Эйнхорны по необходимости утопали в проблемах страхования, собственности, тяжб, юридических ошибок, неудачного сотрудничества, нарушенных обязательств и оспоренных завещаний. Об этом говорилось, когда собирался клуб знатоков, состоящий из солидных друзей семьи, о социальном положении которых можно было догадаться по дорогим кольцам, сигарам, носкам, панамам; они, в свою очередь, классифицировались по степени удачи и мудрости, по происхождению и качествам характера, власти над женами, женщинами, сыновьями, дочерьми или, напротив, мягкотелости, по физическим недостаткам; по тем ролям, которые играли в комедиях, трагедиях, сексуальных фарсах; по тому, оказывали они давление на людей или испытывали его сами, управляли событиями или были игрушкой в руках судьбы; по способности жульничать, организовать выгодное банкротство, по умению зажигать людей, по жизненным перспективам, по своей удаленности от смерти. Учитывались и заслуги: кто из пятидесятилетних был хорошим мальчиком, способным на жертву, дружбу, участие, решимость, требование разумных процентов, кто мог пожертвовать деньги на благотворительность, будучи не в состоянии написать свою фамилию, поддерживать синагогу, опекать польских родственников. Известно было о каждом: у Эйнхорна все отмечалось.
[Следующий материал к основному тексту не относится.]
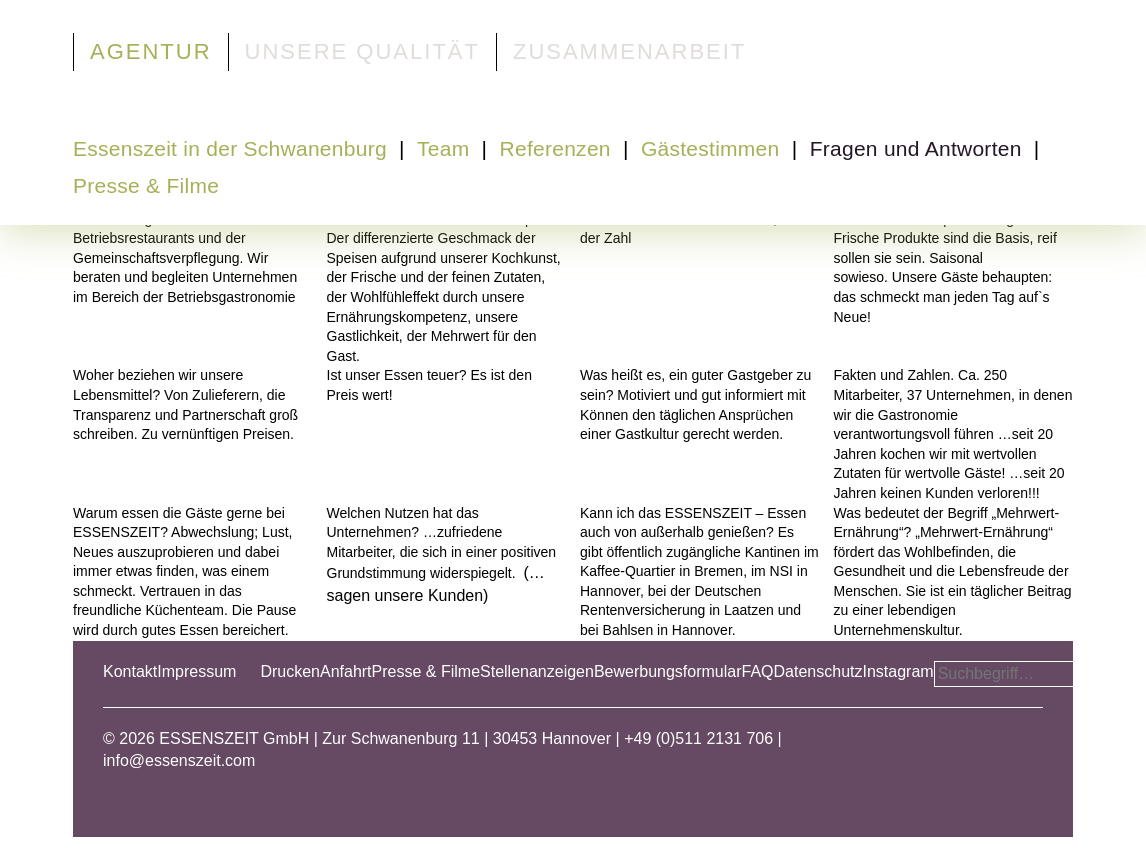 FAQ (758, 671)
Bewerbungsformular (668, 671)
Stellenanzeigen (537, 671)
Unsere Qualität (362, 51)
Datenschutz (818, 671)
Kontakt (130, 671)
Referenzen (555, 148)
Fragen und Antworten (916, 148)
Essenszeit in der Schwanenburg (230, 148)
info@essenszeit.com (179, 760)
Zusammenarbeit (629, 51)
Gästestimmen (710, 148)
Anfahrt (346, 671)
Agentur (151, 51)
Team (443, 148)
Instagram (897, 671)
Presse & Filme (146, 185)
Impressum (196, 671)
Да и вообще все обо всем знали. Хорошая и плохая информация распространялась быстро. Разговоры на скамейках или за картами в пристройке к офису велись преимущественно о делах: управлении доходами, погашении долга в рассрочку, завещаниях – и практически ни о чем другом. Резким контрастом были разговоры о Лабрадоре, высоте Анд, о застрявшем в трещине глубоко под водой корнуолльском шахтере. На стенах висели постеры с изображениями людей, оказавшихся в огненной западне, или хозяек, на глазах которых рушатся полки в кладовых, где крысы подгрызли балки. Все это напоминало, что нельзя снимать с повестки дня вопрос о наследовании. Любил ли меня старый председатель? Миссис Эйнхорн была доброй женщиной, но иногда смотрела на меня, словно Сара на сына Агари. Хотя здесь отсутствовал повод для беспокойства. Абсолютно. Я не был родственником, а старик тоже лелеял династические идеи. Да я и сам не стремился пролезть в наследнички и отхватить часть того, что причиталось ее элегантному и образованному сыну Артуру. Председатель, конечно, мне симпатизировал, хлопал по плечу, давал чаевые и тут же забывал о моем существовании.